Elizabeth Smither. Photo / Jane Dove Juneau
The Piano Girls
by Elizabeth Smither
(Quentin Wilson Publishing, $35)
Elizabeth Smither's contribution to the ecosystem of New Zealand literature is immense— award-winning poetry, six novels, six short story collections, as well as memoirs. Her new story collection, The Piano Girls, is dense with linked melodies and recurring motifs. Each story is
composed with the gentle touch and elegance of an assured writer.
The book is brimming with tales - 20 stories -and relationships, both familial and romantic. In the title story, three daughters commemorate their late mother by playing a piano recital on her birthday each year. The role of mother is further explored in the stories "Gravy" and "Toothpaste", and Smither worries at the burdens and intricacies of the maternal, exposing hard truths.
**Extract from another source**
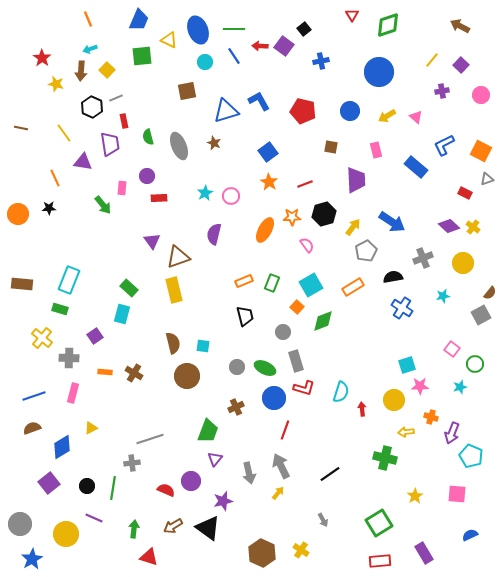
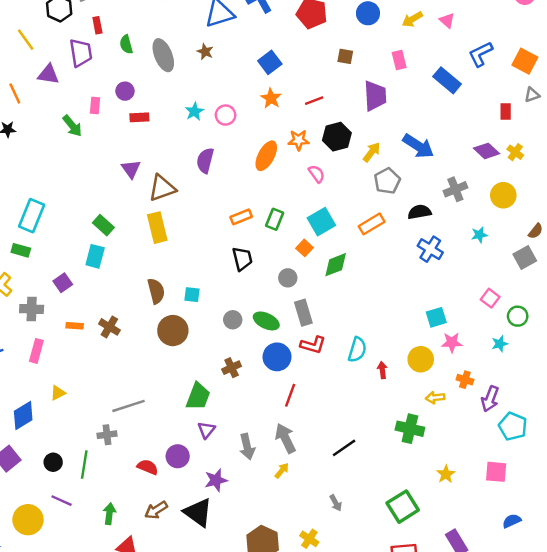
red rectangle: (465, 193) -> (506, 111), turned 64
Fathers often show their face in Smither's stories only to dole out money. In both "Money" and "The Hotel", fathers give loans along with unwelcome advice, although one character finds the lesson learned from her father - "A fool and his money are soon parted" - continues to influence her long after his death.
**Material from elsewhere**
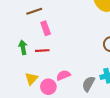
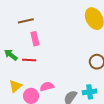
green arrow: (23, 47) -> (11, 55), turned -48

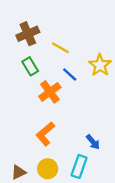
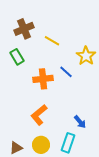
green rectangle: (30, 66) -> (17, 57), moved
blue line: (70, 74) -> (66, 72), moved
orange cross: (50, 92) -> (43, 79), turned 30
In "The Hotel", Rosie is taken by her boyfriend to a sumptuous and expensive lodge near the mountains. She's wined and dined and although she's aware something significant will occur on the trip, she understands it'll only happen on a timeline of his choosing. At no point in the story does Rosie have autonomy over her destiny — and when the blow is dealt, it's done with Smither's classic pianissimo gentleness. Love, as Amy Winehouse once sang, is sometimes a losing game.